M.S. 4. yüzyıl Hıristiyanlığın imparatorluk nezdinde kabul görüp devlet dini haline geldiği vakitlerdi.

Hristiyanlık lehine yaşanan bu gelişmelerden sonra Yahudiler, siyasî olarak da yok sayıldılar. Bunun neticesinde onlar devlet imkânlarıyla dışlama, suçlama ve şiddet olaylarına maruz kaldılar. Yahudileri artık eskisinden çok daha zor günler bekliyordu. Nitekim bu süreçte Yahudiler, Hristiyanlara göre Tanrı katili oldukları için sadece lânetlenmekle kalmadı dünyanın sonuna kadar sefil ve rezil bir hayat sürecekleri inancıyla her türlü dinî, sosyal ve siyasî baskıya maruz bırakıldı.

Hıristiyanlığın Yahudi düşmanlığını besleyip körükleyen yaklaşımı Orta Çağ boyunca da canlılığını korudu.

"BÜTÜN MUSEVİLER KÖLE İLAN EDİLDİ"

“Haçlı Seferleri” Doğu Roma İmparatorluğu’nu Türk tehdidinden kurtarmak ve kutsal toprak olan Filistin’i Müslümanların elinden alarak özgürleştirmek amacıyla düzenlenmesine yönelik Hıristiyanlar ve Müslümanlar arasındaki bir mesele iken Hristiyanlar bu seferlerde yalnızca Müslümanları hedef almadı. Haçlılar, sefer güzergâhındaki Yahudilere de her türlü zulmü reva gördüler. Canlarını kurtarmak için sinagoglara sığınan Yahudileri kadın, erkek, çocuk, yaşlı demeden katlettiler. Üstelik bunu “en az bir Yahudi öldüren herkesin bütün günahlarının affolunacağına” dair resmi bildiri yayınlayarak yaptılar. Bu süreçte pek çok Yahudi, sünnetsizlerin silahıyla öldürülmektense kendi elleriyle intihar yolunu seçti. Aynı sebeple anneler kendi evlatlarını boğazlarken Yahudiler birbirini bıçaklayarak öldürdü.  Haçlıların Yahudilere yönelik bu düşmanca tavırlarında Yeni Ahit’te (İncil) Yahudi liderlerine yönelik “yılanlar” ve “engerekler soyu” gibi tanımların kullanılması yeter bir sebepti. Üstelik haçlılar bununla da kalmadı. Yahudileri Hıristiyanların aleyhine entrika düzenlemekle suçladılar. Bu yüzden bütün Musevileri köle ilan ettiler. Mallarına el koydular. Yahudilerin Hıristiyan çocukları kaçırarak kendi özel ayinlerinde kurban ettiklerine dair söylentiler çıkması üzerine çok sayıda Musevi hapse atıldı, öldürüldü veya diri diri yakıldı. Bu çağın sonuna doğru ise Yahudiler sistematik olarak Hıristiyan Avrupa ülkelerinden sürüldü.

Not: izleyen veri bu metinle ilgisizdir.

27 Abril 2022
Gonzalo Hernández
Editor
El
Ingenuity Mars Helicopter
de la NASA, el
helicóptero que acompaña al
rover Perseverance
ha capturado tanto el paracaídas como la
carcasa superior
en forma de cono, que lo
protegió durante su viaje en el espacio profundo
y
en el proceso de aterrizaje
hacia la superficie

"6 MİLYON YAHUDİ KATLEDİLDİ"

18. yüzyıla gelindiğinde Yahudiler birtakım hak ve özgürlüklere kavuşmuş görünseler bile Hıristiyanların Yahudi düşmanlığı bu çağda da kendisini açık bir şekilde hissettirdi. Bu kez din temelli can düşmanlığının üzerine ırk temelli nefret de eklenmiş ve Yahudiler, düşmanca davranışların ve şiddet olaylarının hedefi olmaya devam etmiştir.

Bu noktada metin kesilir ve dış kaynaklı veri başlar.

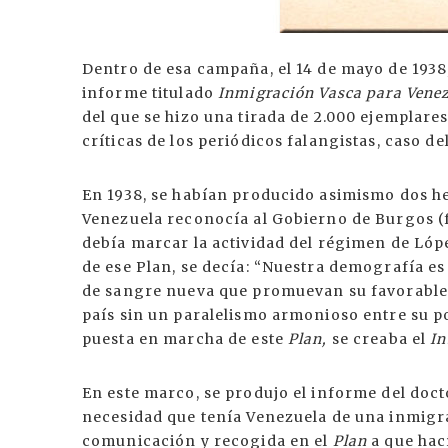
Dentro de esa campaña, el 14 de mayo de 1938
informe titulado
Inmigración Vasca para Vene
del que se hizo una tirada de 2.000 ejemplare
críticas de los periódicos falangistas, caso de
En 1938, se habían producido asimismo dos he
Venezuela reconocía al Gobierno de Burgos (f
debía marcar la actividad del régimen de Lóp
de ese Plan, se decía: “Nuestra demografía es
de sangre nueva que promuevan su favorable 
país sin un paralelismo armonioso entre su p
puesta en marcha de este
Plan,
se creaba el
In
En este marco, se produjo el informe del docto
necesidad que tenía Venezuela de una inmigr
comunicación y recogida en el
Plan
a que hac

2. Dünya Savaşı esnasında Hıristiyan Avrupa’nın orta yerinde gerçekleşen Holokost (soykırım), Yahudi tarihinin en acı olaylarından birisiydi. Burada yaklaşık altı milyon Yahudi devlet eliyle katledildi ve bu durum hem Hıristiyan hem de Yahudi dünyasında derin kırılmalara, yıkımlara ve sorgulamalara neden oldu. Holokost olayı Hıristiyanlar açısından Yahudi düşmanlığı meselesinin sorgulanmasına neden olurken Yahudiler açısından da devlet kurma yolunda ciddi adımların atılmasına sebebiyet verdi. Bu olay neticesinde Hristiyanların Yahudilere bakışı keskin bir dönüşüm geçirdi ve Tanrı katili olarak düşman belledikleri Yahudileri bundan sonra Mesih şahidi olarak görmeye başladılar.

Bu çarpıcı sürecin nasıl gerçekleştiği önümüzdeki yazının konusudur.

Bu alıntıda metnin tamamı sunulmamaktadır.